Affinity chromatography assay for removal of cross-reactive antibodies
Affinity chromatography assay for removal of cross-reactive antibodies
This section describes a method for removing components of crude immunoglobulin that react with bacterial-encoded proteins using a matrix that binds bacterial proteins (de Wet et al. 1984). The method is also applicable to the removal of cross-reactive antibodies using cultured cell or tissue extracts. This experiment was derived from the next volume of the Laboratory Guide to Molecular Cloning (Third Edition) by [American] J. Sambrook D.W. Russell.
Operation method
Affinity chromatography assay for removal of cross-reactive antibodies
Materials and Instruments
Buffers and solutions Cell lysis buffer NaOH Tris-buffered salt solution TBS Triton X-100 Lysozyme Tryptic DNAase I Preparation of antibodies for library screening E. coli culture medium Move makings For more product details, please visit Aladdin Scientific website.
Centrifugation and rotor Affinity chromatography columns Sepharose 4B activated with hydrogen bromide
Buffers and solutions
See Appendix 12 for components of storage solutions, buffers and reagents.
Dilute the storage solution to the appropriate concentration.
Cell Lysis Buffer
0.1mol/L sodium acetate
1mol/L NaCl
Filter Cell Lysis Buffer through a 0.45um membrane and store at room temperature. Approximately 100 ml of Cell Lysis Buffer is required for every 1L of cultured bacteria.
NaOH (1mol/L)
NaOH (1mol/L), Tris-Buffered Salt Solution (TBS) and TBS with 0.2% (m/V) sodium azide.
Triton X-100
Enzyme and Buffer
Lysozyme
Use molecular biology grade lysozyme. Add solid lysozyme to aid in lysis of bacteria.
Tryptic DNAase I
Add Solid DNAase I to the cell lysate to digest chromosomal DNA.
Antibody
Preparation of antibodies for library screening
This protocol gives the best results using IgG fragments prepared by protein A-Sepharose affinity chromatography. For affinity chromatography with protein Aipharoae media, see Harlow and Lane method (1999).
Medium
Culture medium
1 liter of suitable E. coli culture medium is required.
Centrifugation and rotor
Sorval GSA rotor or equivalent rotor
Sorval SS-34 rotor or equivalent
Specialized equipment
Affinity chromatography columns
5 ml glass wool-filled plastic syringes or Bi-Rad Poly-Prep columns are suitable.

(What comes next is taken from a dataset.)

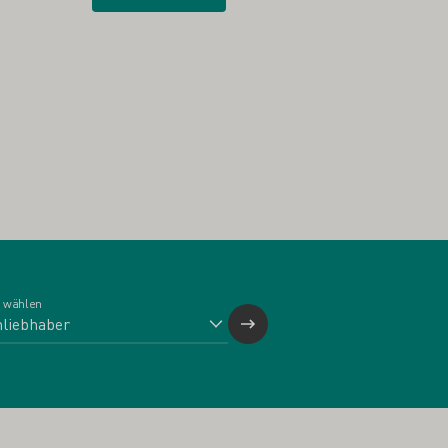
 wählen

Sepharose 4B (Amersham Pharmacia Biotech) or Affi-GellO (Bia Rad) activated with hydrogen bromide.
Vectors and Strains
Escherichia coli as host bacteria for preparation of expression libraries
Methods
1. 1L culture of appropriate strain (e.g. Y1090 hsdR, XLl-Blue or DH1) is grown to stationary phase.
2. Harvest the organisms by centrifugation at 4000 g for 20 min at 4°C using a Sorvall GSA turntable (5000 r/min).
3. Discard the medium and invert the centrifuge tube to drain the residual culture medium.
4. Resuspend the precipitate in 100 ml of cell lysis buffer.
5. Add 200 mg of lysozyme and incubate the culture for 20 min at room temperature.
6. Add 1 mg of tryptic DNAase, and 200 ul of Triton X-100.
7. Incubate at 4°C for 1 h, or until the supernatant turns from cloudy to clear and the viscosity decreases.
8. Centrifuge the bacterial lysate at 8000 g (8200r/min with SorvallSS-34 turntable) at 4°C for 20 min and carefully pour the supernatant into another beaker.
9. The pH of the supernatant was adjusted to 9.0 with 1 mol/L NaOH.
10. Determine the protein concentration in the lysate by Lowry, Bradford or other methods.
11. Quench the extract to 0°C and bind the bacterial proteins to hydrogen bromide-activated Sepharose 4B or Affi-Gel 10 according to the instructions.
12. Equilibrate the Sepharose 4B or Affi-Gel 10 resin bound to the E. coli extract with TBS containing 0.2% (m/V) sodium azide prior to use.
13. For every 1 mg of IgG purified by affinity chromatography, 1 ml of a fixed volume of resin coupled to E. coli antigen is required. the IgG and coupled resin are mixed well and incubated in a rotary drum for 12-18 h at room temperature.
14. Load the homogenate onto an affinity chromatography column. Elute the antibody with TBS. Collect the eluate (0.2 column bed volume per tube) until the OD280 drops to 0. Combine the tubes and store the affinity-purified antibody at -20°C for use in immunoscreening.